(EXERCISE DIRECTIONS)
Copy, from the entries below, each line in which the string "value" appears.

Stored records
- Opening Delimiter -

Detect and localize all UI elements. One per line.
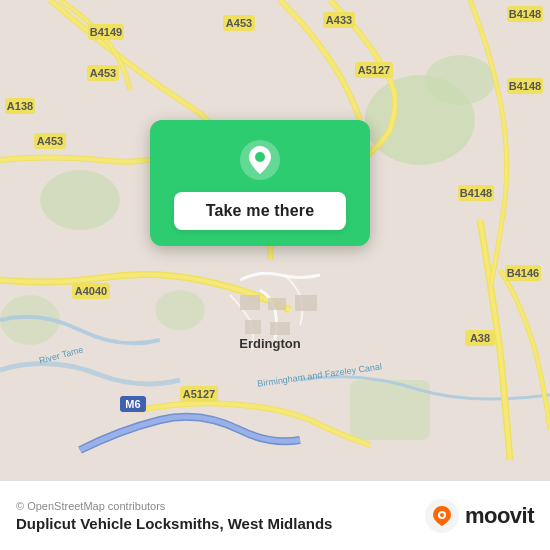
location-pin-icon bbox=[238, 138, 282, 182]
svg-text:B4149: B4149 bbox=[90, 26, 122, 38]
svg-text:A453: A453 bbox=[90, 67, 116, 79]
copyright-text: © OpenStreetMap contributors bbox=[16, 500, 332, 512]
svg-text:Erdington: Erdington bbox=[239, 336, 300, 351]
svg-point-2 bbox=[425, 55, 495, 105]
location-card: Take me there bbox=[150, 120, 370, 246]
svg-point-49 bbox=[440, 513, 444, 517]
footer-bar: © OpenStreetMap contributors Duplicut Ve… bbox=[0, 480, 550, 550]
svg-rect-11 bbox=[270, 322, 290, 335]
moovit-wordmark: moovit bbox=[465, 503, 534, 529]
svg-point-3 bbox=[40, 170, 120, 230]
svg-text:A5127: A5127 bbox=[358, 64, 390, 76]
svg-text:A433: A433 bbox=[326, 14, 352, 26]
svg-text:A5127: A5127 bbox=[183, 388, 215, 400]
svg-point-5 bbox=[155, 290, 205, 330]
location-title: Duplicut Vehicle Locksmiths, West Midlan… bbox=[16, 515, 332, 532]
map-container: Erdington A453 A433 B4149 B4148 B4148 B4… bbox=[0, 0, 550, 480]
moovit-brand-icon bbox=[425, 499, 459, 533]
svg-text:A453: A453 bbox=[37, 135, 63, 147]
footer-left: © OpenStreetMap contributors Duplicut Ve… bbox=[16, 500, 332, 532]
svg-text:B4148: B4148 bbox=[509, 80, 541, 92]
take-me-there-button[interactable]: Take me there bbox=[174, 192, 346, 230]
svg-text:A453: A453 bbox=[226, 17, 252, 29]
svg-text:B4146: B4146 bbox=[507, 267, 539, 279]
svg-rect-9 bbox=[295, 295, 317, 311]
svg-text:B4148: B4148 bbox=[460, 187, 492, 199]
svg-point-46 bbox=[255, 152, 265, 162]
svg-text:A4040: A4040 bbox=[75, 285, 107, 297]
moovit-logo: moovit bbox=[425, 499, 534, 533]
svg-text:A138: A138 bbox=[7, 100, 33, 112]
svg-text:A38: A38 bbox=[470, 332, 490, 344]
svg-text:B4148: B4148 bbox=[509, 8, 541, 20]
svg-rect-8 bbox=[268, 298, 286, 310]
svg-text:M6: M6 bbox=[125, 398, 140, 410]
svg-rect-7 bbox=[240, 295, 260, 310]
svg-rect-10 bbox=[245, 320, 261, 334]
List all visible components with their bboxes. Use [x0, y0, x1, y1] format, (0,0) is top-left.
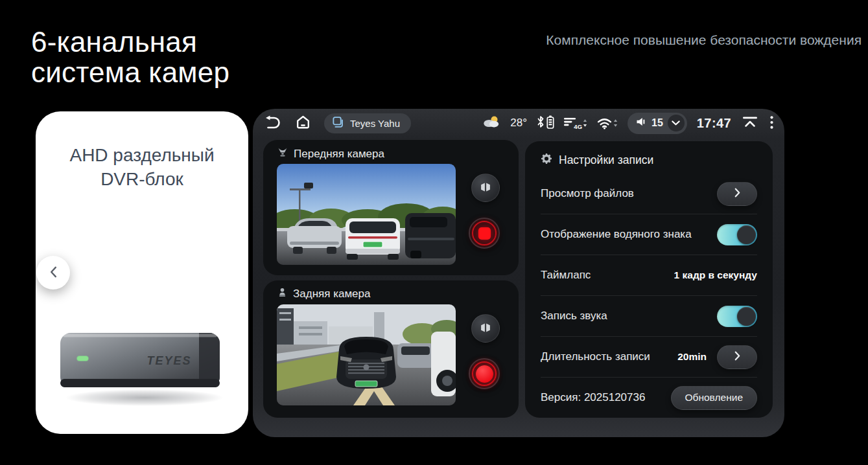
volume-level: 15 — [651, 117, 663, 129]
clock: 17:47 — [697, 116, 731, 131]
collapse-icon — [742, 117, 758, 130]
recording-settings-card: Настройки записи Просмотр файлов Отображ… — [525, 141, 773, 418]
front-camera-record-button[interactable] — [469, 218, 500, 249]
bluetooth-icon — [537, 115, 545, 131]
audio-record-toggle[interactable] — [717, 306, 757, 327]
rear-camera-record-button[interactable] — [469, 358, 500, 389]
rear-camera-feed[interactable] — [277, 304, 456, 405]
flip-camera-icon — [478, 321, 493, 337]
wifi-activity-arrows — [613, 119, 618, 128]
record-ring — [472, 221, 497, 245]
duration-button[interactable] — [717, 345, 757, 369]
version-label: Версия: 2025120736 — [541, 391, 645, 404]
home-icon — [295, 114, 311, 132]
duration-label: Длительность записи — [541, 350, 650, 363]
toggle-knob — [737, 307, 756, 326]
device-brand-text: TEYES — [147, 354, 191, 367]
chevron-down-icon[interactable] — [668, 115, 685, 131]
update-button[interactable]: Обновление — [671, 386, 758, 410]
setting-row-duration: Длительность записи 20min — [541, 336, 757, 377]
prev-slide-button[interactable] — [36, 256, 70, 289]
dvr-device-image: TEYES — [54, 325, 230, 409]
rear-camera-card: Задняя камера — [263, 280, 519, 418]
status-bar: Teyes Yahu 28° — [253, 109, 784, 137]
page-title: 6-канальная система камер — [31, 27, 229, 87]
timelapse-value: 1 кадр в секунду — [674, 269, 757, 281]
mobile-signal-icon: 4G — [564, 117, 587, 129]
rear-camera-header: Задняя камера — [277, 288, 370, 301]
rear-camera-title: Задняя камера — [293, 288, 370, 301]
duration-value: 20min — [677, 351, 707, 363]
front-camera-icon — [277, 147, 288, 161]
battery-icon — [546, 115, 554, 131]
setting-row-watermark: Отображение водяного знака — [541, 214, 757, 255]
page-subtitle: Комплексное повышение безопасности вожде… — [546, 32, 862, 48]
temperature: 28° — [510, 117, 527, 130]
page: 6-канальная система камер Комплексное по… — [0, 0, 868, 465]
kebab-icon — [770, 116, 773, 131]
more-menu-button[interactable] — [769, 115, 775, 132]
recents-icon — [331, 115, 344, 131]
rear-camera-flip-button[interactable] — [471, 314, 500, 343]
watermark-toggle[interactable] — [717, 224, 757, 245]
setting-row-view-files: Просмотр файлов — [541, 174, 757, 214]
product-title-line2: DVR-блок — [100, 169, 183, 189]
audio-record-label: Запись звука — [541, 310, 607, 323]
back-button[interactable] — [263, 114, 282, 133]
start-recording-icon — [476, 365, 493, 383]
chevron-left-icon — [50, 266, 57, 280]
front-camera-photo — [277, 164, 456, 265]
chevron-right-icon — [734, 351, 740, 363]
wifi-icon — [597, 117, 618, 130]
setting-row-audio: Запись звука — [541, 295, 757, 336]
speaker-icon — [635, 116, 647, 130]
stop-recording-icon — [478, 227, 491, 240]
page-title-line1: 6-канальная — [31, 26, 197, 58]
gear-icon — [541, 153, 552, 168]
setting-row-timelapse[interactable]: Таймлапс 1 кадр в секунду — [541, 255, 757, 295]
device-led — [77, 356, 88, 361]
head-unit-panel: Teyes Yahu 28° — [253, 109, 784, 437]
data-activity-arrows — [583, 119, 587, 128]
product-title-line1: AHD раздельный — [69, 145, 214, 165]
watermark-label: Отображение водяного знака — [541, 228, 692, 241]
front-camera-feed[interactable] — [277, 164, 456, 265]
page-title-line2: система камер — [31, 56, 229, 88]
front-camera-flip-button[interactable] — [471, 174, 500, 202]
front-camera-title: Передняя камера — [294, 148, 384, 161]
settings-header: Настройки записи — [541, 141, 757, 174]
settings-title: Настройки записи — [559, 153, 653, 167]
rear-camera-icon — [277, 288, 287, 301]
rear-camera-photo — [277, 304, 456, 405]
chevron-right-icon — [734, 188, 740, 199]
front-camera-header: Передняя камера — [277, 147, 384, 161]
weather-icon — [482, 115, 500, 131]
recent-app-pill[interactable]: Teyes Yahu — [324, 113, 411, 133]
flip-camera-icon — [478, 180, 493, 196]
app-name: Teyes Yahu — [350, 118, 400, 129]
network-type-label: 4G — [574, 123, 582, 130]
view-files-label: Просмотр файлов — [541, 187, 634, 200]
back-icon — [264, 115, 281, 131]
record-ring — [472, 361, 497, 386]
setting-row-version: Версия: 2025120736 Обновление — [541, 377, 757, 418]
volume-control[interactable]: 15 — [628, 113, 687, 134]
collapse-button[interactable] — [741, 115, 759, 131]
timelapse-label: Таймлапс — [541, 269, 591, 282]
toggle-knob — [737, 225, 756, 244]
home-button[interactable] — [294, 113, 312, 133]
product-card-title: AHD раздельный DVR-блок — [36, 144, 248, 192]
front-camera-card: Передняя камера — [263, 140, 519, 275]
view-files-button[interactable] — [717, 182, 757, 206]
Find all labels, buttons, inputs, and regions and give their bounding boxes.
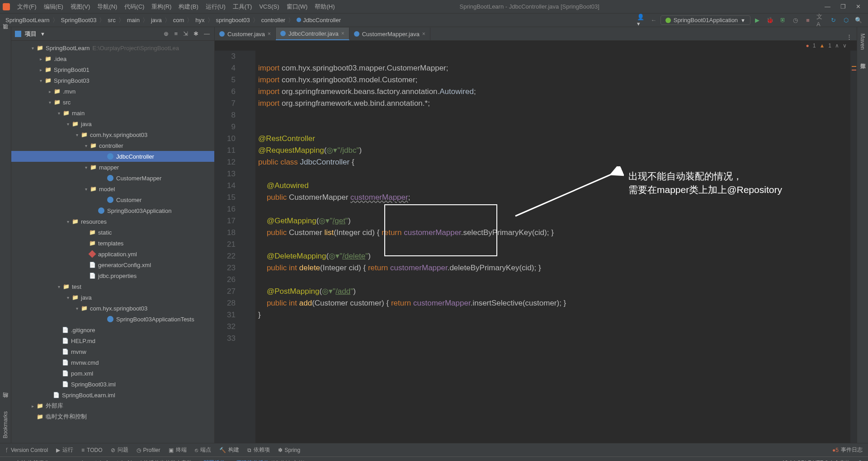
coverage-icon[interactable]: ⛨ [778, 16, 787, 24]
tree-item[interactable]: templates [11, 238, 214, 249]
breadcrumb-item[interactable]: JdbcController [295, 16, 343, 24]
breadcrumb-item[interactable]: main [125, 16, 142, 24]
sync-icon[interactable]: ↻ [829, 16, 837, 24]
structure-tool-tab[interactable]: 结构 [0, 398, 11, 407]
tabs-more-icon[interactable]: ⋮ [842, 33, 857, 40]
tree-item[interactable]: ▾main [11, 108, 214, 118]
tree-item[interactable]: ▸外部库 [11, 400, 214, 411]
menu-代码(C)[interactable]: 代码(C) [121, 1, 148, 12]
toolwindow-问题[interactable]: ⊘问题 [111, 446, 128, 454]
run-config-selector[interactable]: SpringBoot01Application ▼ [660, 15, 750, 25]
tree-item[interactable]: ▾controller [11, 140, 214, 151]
next-highlight-icon[interactable]: ∨ [843, 42, 847, 49]
run-icon[interactable]: ▶ [753, 16, 761, 24]
tree-item[interactable]: ▸.idea [11, 53, 214, 64]
breadcrumb-item[interactable]: controller [259, 16, 287, 24]
tree-item[interactable]: mvnw.cmd [11, 357, 214, 368]
menu-视图(V)[interactable]: 视图(V) [67, 1, 94, 12]
minimize-button[interactable]: — [820, 1, 835, 12]
prev-highlight-icon[interactable]: ∧ [835, 42, 839, 49]
tree-item[interactable]: ▾com.hyx.springboot03 [11, 303, 214, 314]
close-tab-icon[interactable]: × [422, 31, 425, 37]
tree-item[interactable]: ▾src [11, 97, 214, 108]
project-tool-tab[interactable]: 项目 [0, 29, 11, 38]
code-content[interactable]: import com.hyx.springboot03.mapper.Custo… [255, 51, 857, 443]
tree-item[interactable]: ▾java [11, 292, 214, 303]
tree-item[interactable]: SpringBootLearn.iml [11, 390, 214, 400]
back-icon[interactable]: ← [650, 16, 658, 24]
editor-tab[interactable]: JdbcController.java× [276, 28, 349, 40]
settings-icon[interactable]: ✱ [193, 29, 199, 38]
profiler-icon[interactable]: ◷ [791, 16, 799, 24]
event-log-button[interactable]: ●5事件日志 [832, 446, 863, 454]
menu-构建(B)[interactable]: 构建(B) [175, 1, 202, 12]
tree-item[interactable]: ▾com.hyx.springboot03 [11, 129, 214, 140]
menu-重构(R)[interactable]: 重构(R) [148, 1, 175, 12]
toolwindow-依赖项[interactable]: ⧉依赖项 [247, 446, 270, 454]
breadcrumb-item[interactable]: springboot03 [214, 16, 252, 24]
breadcrumb-item[interactable]: com [171, 16, 186, 24]
breadcrumb-item[interactable]: SpringBoot03 [59, 16, 99, 24]
close-tab-icon[interactable]: × [341, 30, 344, 37]
editor-tab[interactable]: Customer.java× [215, 28, 276, 40]
breadcrumb-item[interactable]: java [149, 16, 164, 24]
editor[interactable]: 3456789101112131415161718212223262728313… [215, 51, 857, 443]
toolwindow-TODO[interactable]: ≡TODO [81, 446, 102, 454]
tree-item[interactable]: mvnw [11, 346, 214, 357]
menu-文件(F)[interactable]: 文件(F) [14, 1, 40, 12]
menu-窗口(W)[interactable]: 窗口(W) [283, 1, 311, 12]
bookmarks-tool-tab[interactable]: Bookmarks [1, 407, 10, 443]
tree-item[interactable]: JdbcController [11, 151, 214, 162]
breadcrumb-item[interactable]: src [106, 16, 117, 24]
cloud-icon[interactable]: ⬡ [842, 16, 850, 24]
cursor-position[interactable]: 12:14 CRLF UTF-8 4 个空格 [782, 459, 850, 461]
tree-item[interactable]: ▾mapper [11, 162, 214, 173]
menu-VCS(S)[interactable]: VCS(S) [255, 1, 283, 12]
collapse-all-icon[interactable]: ⇲ [182, 29, 189, 38]
tree-item[interactable]: SpringBoot03Application [11, 205, 214, 216]
project-tree[interactable]: ▾SpringBootLearnE:\OurplayProject\Spring… [11, 41, 214, 443]
toolwindow-Version Control[interactable]: ᚶVersion Control [5, 446, 48, 454]
tree-item[interactable]: Customer [11, 194, 214, 205]
menu-帮助(H)[interactable]: 帮助(H) [311, 1, 338, 12]
tree-item[interactable]: ▾resources [11, 216, 214, 227]
maximize-button[interactable]: ❐ [836, 1, 850, 12]
menu-运行(U)[interactable]: 运行(U) [202, 1, 229, 12]
tree-item[interactable]: ▾java [11, 118, 214, 129]
inspection-widget[interactable]: ●1 ▲1 ∧∨ [215, 41, 857, 51]
tree-item[interactable]: HELP.md [11, 335, 214, 346]
select-opened-icon[interactable]: ⊕ [163, 29, 170, 38]
toolwindow-运行[interactable]: ▶运行 [56, 446, 73, 454]
toolwindow-Spring[interactable]: ✽Spring [278, 446, 301, 454]
close-button[interactable]: ✕ [851, 1, 865, 12]
view-mode-dropdown[interactable]: ▼ [40, 31, 45, 37]
translate-icon[interactable]: 文A [816, 16, 825, 24]
menu-导航(N)[interactable]: 导航(N) [94, 1, 121, 12]
tree-item[interactable]: static [11, 227, 214, 238]
toolwindow-Profiler[interactable]: ◷Profiler [137, 446, 160, 454]
tree-item[interactable]: 临时文件和控制 [11, 411, 214, 422]
close-tab-icon[interactable]: × [268, 31, 271, 37]
maven-tool-tab[interactable]: Maven [858, 29, 867, 54]
expand-all-icon[interactable]: ≡ [173, 29, 179, 38]
hide-icon[interactable]: — [203, 29, 211, 38]
menu-编辑(E)[interactable]: 编辑(E) [40, 1, 67, 12]
user-icon[interactable]: 👤▾ [637, 16, 645, 24]
error-stripe[interactable] [850, 51, 857, 443]
search-icon[interactable]: 🔍 [854, 16, 863, 24]
toolwindow-终端[interactable]: ▣终端 [169, 446, 187, 454]
stop-icon[interactable]: ■ [804, 16, 812, 24]
tree-item[interactable]: .gitignore [11, 325, 214, 335]
breadcrumb-item[interactable]: hyx [193, 16, 206, 24]
tree-item[interactable]: ▾model [11, 183, 214, 194]
tree-item[interactable]: generatorConfig.xml [11, 259, 214, 270]
menu-工具(T)[interactable]: 工具(T) [229, 1, 256, 12]
toolwindow-构建[interactable]: 🔨构建 [219, 446, 239, 454]
tree-item[interactable]: jdbc.properties [11, 270, 214, 281]
editor-tab[interactable]: CustomerMapper.java× [349, 28, 430, 40]
tree-item[interactable]: SpringBoot03ApplicationTests [11, 314, 214, 325]
tree-item[interactable]: ▾SpringBootLearnE:\OurplayProject\Spring… [11, 42, 214, 53]
toolwindow-端点[interactable]: ⎋端点 [195, 446, 211, 454]
tree-item[interactable]: application.yml [11, 249, 214, 259]
tree-item[interactable]: ▾test [11, 281, 214, 292]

- Closing Delimiter -

(ANSWER FOR THIS EXERCISE)
timelapse-value: 1 кадр в секунду — [674, 269, 757, 281]
duration-value: 20min — [677, 351, 707, 363]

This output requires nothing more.